Work to complete →
Produce the same data once more, line for line.

-- Information provided follows --

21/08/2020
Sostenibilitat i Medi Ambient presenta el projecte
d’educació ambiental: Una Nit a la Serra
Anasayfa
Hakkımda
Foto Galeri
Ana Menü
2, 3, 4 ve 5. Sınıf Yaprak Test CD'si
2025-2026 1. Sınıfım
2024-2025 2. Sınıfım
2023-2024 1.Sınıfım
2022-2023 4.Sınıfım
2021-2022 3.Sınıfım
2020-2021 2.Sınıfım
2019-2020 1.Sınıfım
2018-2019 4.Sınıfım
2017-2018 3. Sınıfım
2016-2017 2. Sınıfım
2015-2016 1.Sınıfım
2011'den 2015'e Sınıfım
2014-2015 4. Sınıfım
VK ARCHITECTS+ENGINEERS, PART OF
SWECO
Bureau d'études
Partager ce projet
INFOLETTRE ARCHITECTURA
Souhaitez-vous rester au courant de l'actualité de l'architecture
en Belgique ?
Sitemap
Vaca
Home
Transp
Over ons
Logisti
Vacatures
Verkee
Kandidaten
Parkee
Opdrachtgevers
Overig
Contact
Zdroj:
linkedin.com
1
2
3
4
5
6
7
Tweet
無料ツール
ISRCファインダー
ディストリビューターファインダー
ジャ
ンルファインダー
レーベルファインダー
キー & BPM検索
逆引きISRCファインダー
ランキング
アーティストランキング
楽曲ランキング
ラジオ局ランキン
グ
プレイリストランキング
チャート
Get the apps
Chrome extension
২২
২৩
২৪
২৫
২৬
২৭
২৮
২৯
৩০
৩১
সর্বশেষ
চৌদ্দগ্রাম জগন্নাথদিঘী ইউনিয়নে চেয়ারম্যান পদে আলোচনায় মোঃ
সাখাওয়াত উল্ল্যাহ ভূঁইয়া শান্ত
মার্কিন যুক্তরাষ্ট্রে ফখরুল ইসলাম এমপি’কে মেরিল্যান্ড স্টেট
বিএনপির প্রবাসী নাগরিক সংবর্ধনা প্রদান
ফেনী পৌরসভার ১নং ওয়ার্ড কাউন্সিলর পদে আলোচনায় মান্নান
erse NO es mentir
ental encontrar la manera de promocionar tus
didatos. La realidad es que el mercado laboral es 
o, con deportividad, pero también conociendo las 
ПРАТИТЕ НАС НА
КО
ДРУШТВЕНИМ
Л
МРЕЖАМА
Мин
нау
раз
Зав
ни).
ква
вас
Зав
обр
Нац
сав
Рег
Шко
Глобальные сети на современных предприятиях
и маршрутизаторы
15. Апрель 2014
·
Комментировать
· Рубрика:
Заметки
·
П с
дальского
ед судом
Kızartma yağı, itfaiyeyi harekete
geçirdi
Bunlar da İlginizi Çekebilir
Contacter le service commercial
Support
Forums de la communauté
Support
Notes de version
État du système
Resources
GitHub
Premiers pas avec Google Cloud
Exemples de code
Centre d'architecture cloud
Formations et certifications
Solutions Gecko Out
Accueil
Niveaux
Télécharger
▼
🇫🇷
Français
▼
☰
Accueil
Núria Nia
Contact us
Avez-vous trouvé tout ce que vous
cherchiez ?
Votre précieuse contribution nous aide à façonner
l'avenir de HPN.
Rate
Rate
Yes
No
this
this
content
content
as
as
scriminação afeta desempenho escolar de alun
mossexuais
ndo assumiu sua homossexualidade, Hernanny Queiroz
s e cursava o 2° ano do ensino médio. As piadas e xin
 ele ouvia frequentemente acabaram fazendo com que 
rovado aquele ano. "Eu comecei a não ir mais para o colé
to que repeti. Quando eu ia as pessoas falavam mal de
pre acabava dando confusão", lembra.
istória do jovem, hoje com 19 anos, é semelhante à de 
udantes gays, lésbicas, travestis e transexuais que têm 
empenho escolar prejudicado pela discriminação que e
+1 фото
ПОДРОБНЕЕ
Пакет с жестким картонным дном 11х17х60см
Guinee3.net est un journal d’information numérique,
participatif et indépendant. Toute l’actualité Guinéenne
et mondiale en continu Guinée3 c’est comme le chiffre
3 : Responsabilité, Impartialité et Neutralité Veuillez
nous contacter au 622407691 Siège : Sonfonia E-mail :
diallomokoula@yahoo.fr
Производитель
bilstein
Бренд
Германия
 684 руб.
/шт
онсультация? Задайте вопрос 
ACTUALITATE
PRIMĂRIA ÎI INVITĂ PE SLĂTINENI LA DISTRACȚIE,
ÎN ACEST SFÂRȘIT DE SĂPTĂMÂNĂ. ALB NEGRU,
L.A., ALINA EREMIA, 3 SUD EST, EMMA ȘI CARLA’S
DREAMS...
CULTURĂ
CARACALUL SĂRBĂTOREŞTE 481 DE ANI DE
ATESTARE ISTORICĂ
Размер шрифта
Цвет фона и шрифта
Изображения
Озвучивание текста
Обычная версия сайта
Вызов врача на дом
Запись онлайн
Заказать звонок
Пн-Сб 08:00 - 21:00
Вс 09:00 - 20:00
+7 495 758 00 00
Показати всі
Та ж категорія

-- Information provided concluded --

Problem solution →
21/08/2020
Sostenibilitat i Medi Ambient presenta el projecte
d’educació ambiental: Una Nit a la Serra
Anasayfa
Hakkımda
Foto Galeri
Ana Menü
2, 3, 4 ve 5. Sınıf Yaprak Test CD'si
2025-2026 1. Sınıfım
2024-2025 2. Sınıfım
2023-2024 1.Sınıfım
2022-2023 4.Sınıfım
2021-2022 3.Sınıfım
2020-2021 2.Sınıfım
2019-2020 1.Sınıfım
2018-2019 4.Sınıfım
2017-2018 3. Sınıfım
2016-2017 2. Sınıfım
2015-2016 1.Sınıfım
2011'den 2015'e Sınıfım
2014-2015 4. Sınıfım
VK ARCHITECTS+ENGINEERS, PART OF
SWECO
Bureau d'études
Partager ce projet
INFOLETTRE ARCHITECTURA
Souhaitez-vous rester au courant de l'actualité de l'architecture
en Belgique ?
Sitemap
Vaca
Home
Transp
Over ons
Logisti
Vacatures
Verkee
Kandidaten
Parkee
Opdrachtgevers
Overig
Contact
Zdroj:
linkedin.com
1
2
3
4
5
6
7
Tweet
無料ツール
ISRCファインダー
ディストリビューターファインダー
ジャ
ンルファインダー
レーベルファインダー
キー & BPM検索
逆引きISRCファインダー
ランキング
アーティストランキング
楽曲ランキング
ラジオ局ランキン
グ
プレイリストランキング
チャート
Get the apps
Chrome extension
২২
২৩
২৪
২৫
২৬
২৭
২৮
২৯
৩০
৩১
সর্বশেষ
চৌদ্দগ্রাম জগন্নাথদিঘী ইউনিয়নে চেয়ারম্যান পদে আলোচনায় মোঃ
সাখাওয়াত উল্ল্যাহ ভূঁইয়া শান্ত
মার্কিন যুক্তরাষ্ট্রে ফখরুল ইসলাম এমপি’কে মেরিল্যান্ড স্টেট
বিএনপির প্রবাসী নাগরিক সংবর্ধনা প্রদান
ফেনী পৌরসভার ১নং ওয়ার্ড কাউন্সিলর পদে আলোচনায় মান্নান
erse NO es mentir
ental encontrar la manera de promocionar tus
didatos. La realidad es que el mercado laboral es 
o, con deportividad, pero también conociendo las 
ПРАТИТЕ НАС НА
КО
ДРУШТВЕНИМ
Л
МРЕЖАМА
Мин
нау
раз
Зав
ни).
ква
вас
Зав
обр
Нац
сав
Рег
Шко
Глобальные сети на современных предприятиях
и маршрутизаторы
15. Апрель 2014
·
Комментировать
· Рубрика:
Заметки
·
П с
дальского
ед судом
Kızartma yağı, itfaiyeyi harekete
geçirdi
Bunlar da İlginizi Çekebilir
Contacter le service commercial
Support
Forums de la communauté
Support
Notes de version
État du système
Resources
GitHub
Premiers pas avec Google Cloud
Exemples de code
Centre d'architecture cloud
Formations et certifications
Solutions Gecko Out
Accueil
Niveaux
Télécharger
▼
🇫🇷
Français
▼
☰
Accueil
Núria Nia
Contact us
Avez-vous trouvé tout ce que vous
cherchiez ?
Votre précieuse contribution nous aide à façonner
l'avenir de HPN.
Rate
Rate
Yes
No
this
this
content
content
as
as
scriminação afeta desempenho escolar de alun
mossexuais
ndo assumiu sua homossexualidade, Hernanny Queiroz
s e cursava o 2° ano do ensino médio. As piadas e xin
 ele ouvia frequentemente acabaram fazendo com que 
rovado aquele ano. "Eu comecei a não ir mais para o colé
to que repeti. Quando eu ia as pessoas falavam mal de
pre acabava dando confusão", lembra.
istória do jovem, hoje com 19 anos, é semelhante à de 
udantes gays, lésbicas, travestis e transexuais que têm 
empenho escolar prejudicado pela discriminação que e
+1 фото
ПОДРОБНЕЕ
Пакет с жестким картонным дном 11х17х60см
Guinee3.net est un journal d’information numérique,
participatif et indépendant. Toute l’actualité Guinéenne
et mondiale en continu Guinée3 c’est comme le chiffre
3 : Responsabilité, Impartialité et Neutralité Veuillez
nous contacter au 622407691 Siège : Sonfonia E-mail :
diallomokoula@yahoo.fr
Производитель
bilstein
Бренд
Германия
 684 руб.
/шт
онсультация? Задайте вопрос 
ACTUALITATE
PRIMĂRIA ÎI INVITĂ PE SLĂTINENI LA DISTRACȚIE,
ÎN ACEST SFÂRȘIT DE SĂPTĂMÂNĂ. ALB NEGRU,
L.A., ALINA EREMIA, 3 SUD EST, EMMA ȘI CARLA’S
DREAMS...
CULTURĂ
CARACALUL SĂRBĂTOREŞTE 481 DE ANI DE
ATESTARE ISTORICĂ
Размер шрифта
Цвет фона и шрифта
Изображения
Озвучивание текста
Обычная версия сайта
Вызов врача на дом
Запись онлайн
Заказать звонок
Пн-Сб 08:00 - 21:00
Вс 09:00 - 20:00
+7 495 758 00 00
Показати всі
Та ж категорія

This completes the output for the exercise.